• _Assignment_: Set down the line that contains "kohoutků za GROHE SPA nebo hansgrohe, výměna" and every line after it to the end of the entries, exactly as they stand and nothing more.

****************

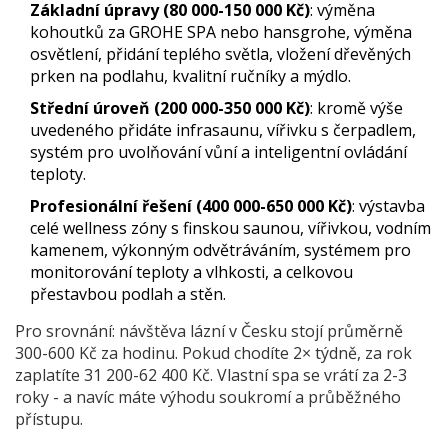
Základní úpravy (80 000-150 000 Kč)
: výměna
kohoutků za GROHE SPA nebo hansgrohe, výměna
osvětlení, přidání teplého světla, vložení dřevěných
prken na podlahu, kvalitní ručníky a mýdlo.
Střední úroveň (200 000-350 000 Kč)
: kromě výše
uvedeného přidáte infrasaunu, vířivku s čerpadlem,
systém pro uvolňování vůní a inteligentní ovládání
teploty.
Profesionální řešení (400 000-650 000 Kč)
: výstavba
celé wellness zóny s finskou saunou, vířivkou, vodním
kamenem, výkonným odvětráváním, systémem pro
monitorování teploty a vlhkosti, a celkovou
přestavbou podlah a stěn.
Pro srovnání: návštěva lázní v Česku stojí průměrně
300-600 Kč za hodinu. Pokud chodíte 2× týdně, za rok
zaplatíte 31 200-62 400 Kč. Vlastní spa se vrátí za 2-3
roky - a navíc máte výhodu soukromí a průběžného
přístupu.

****************

• _Response area_:
kohoutků za GROHE SPA nebo hansgrohe, výměna
osvětlení, přidání teplého světla, vložení dřevěných
prken na podlahu, kvalitní ručníky a mýdlo.
Střední úroveň (200 000-350 000 Kč)
: kromě výše
uvedeného přidáte infrasaunu, vířivku s čerpadlem,
systém pro uvolňování vůní a inteligentní ovládání
teploty.
Profesionální řešení (400 000-650 000 Kč)
: výstavba
celé wellness zóny s finskou saunou, vířivkou, vodním
kamenem, výkonným odvětráváním, systémem pro
monitorování teploty a vlhkosti, a celkovou
přestavbou podlah a stěn.
Pro srovnání: návštěva lázní v Česku stojí průměrně
300-600 Kč za hodinu. Pokud chodíte 2× týdně, za rok
zaplatíte 31 200-62 400 Kč. Vlastní spa se vrátí za 2-3
roky - a navíc máte výhodu soukromí a průběžného
přístupu.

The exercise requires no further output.